Some of the faces on the racks looked as old as his father's. But Roth's attention quickly focused on a stumpy man with a dead cigar in the corner of his mouth, standing in the center of the compartment. He wore the khaki uniform of
an officer, without a tie or coat.
"Okay, swabbies," he said. "My name's Oz Bradley. I'm the engineering officer on this tub. That means I'm your boss. It also means you aren't swabbies any more. You're firemen. You're in the engineers, the black gang. For your information, that's the most important part of this ship. Those assholes up on deck can't get this thing away from the dock without us. They hate to admit that. They'll try to prove their fucking superiority by shitting all over you. Anytime they try it, let me know. They won't try it again.
"One more thing. You'll hear some lousy stories about this ship. Pay no attention to them. We did our jobs. It was those heroes on the bridge who screwed up."
Bradley mounted the ladder to the upper decks and vanished. The flat-faced man resumed charge of their destinies. He read off their names and assigned them lockers and racks. "Roth," he said, "take the top rack back there in the corner."
In the corner, Roth found two Slavic faces confronting him. They shared narrow creased foreheads and small pointed noses. One was beefy, the other bony. Roth," the bony one said, "are you a fuckin' Hebe?"

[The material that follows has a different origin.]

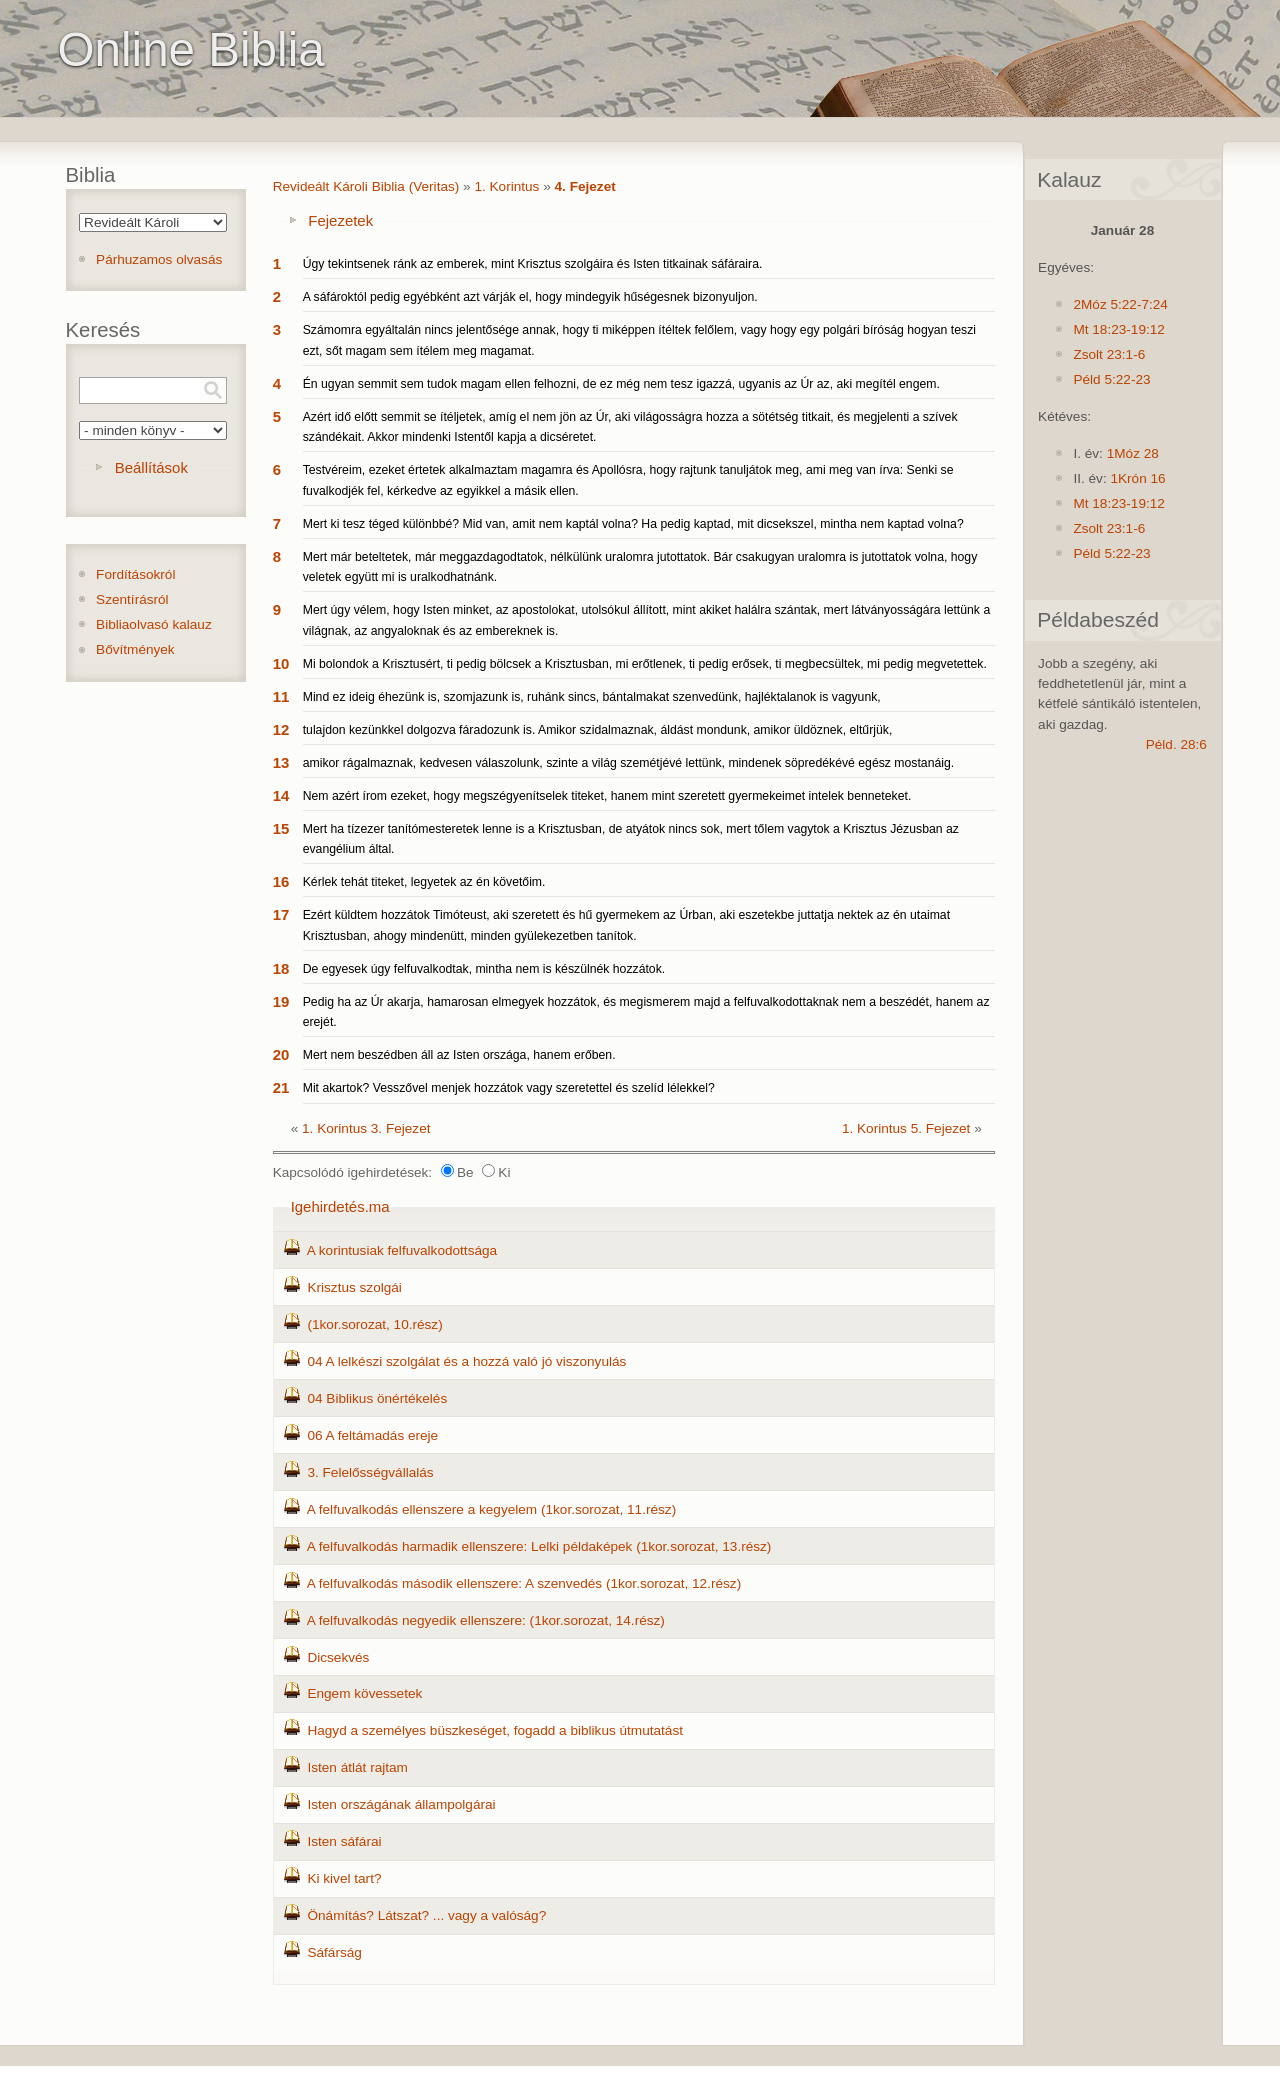 The image size is (1280, 2087). I want to click on Mind ez ideig éhezünk is, szomjazunk is, ruhánk sincs, bántalmakat szenvedünk, hajléktalanok is vagyunk,, so click(592, 697).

"Yeah. I'm Jewish," Roth said, frying to push past them.
"We don't want no fuckin' Hebes back here," the beefy one said, blocking his path. "It stinks bad enough back here already.”
In one of the middle racks, a man was lying with his face to the bulkhead, apparently asleep. He rolled over and simultaneously uncoiled onto the deck. Between Roth and his persecutors stood a Negro who was at least six feet four. He looked as if he could play fullback for the Chicago Bears on five minutes' notice. "Did that last remark by any chance refer to me?" he asked.
"What if it did?" said the beefy bully, a sneer flitting across his face.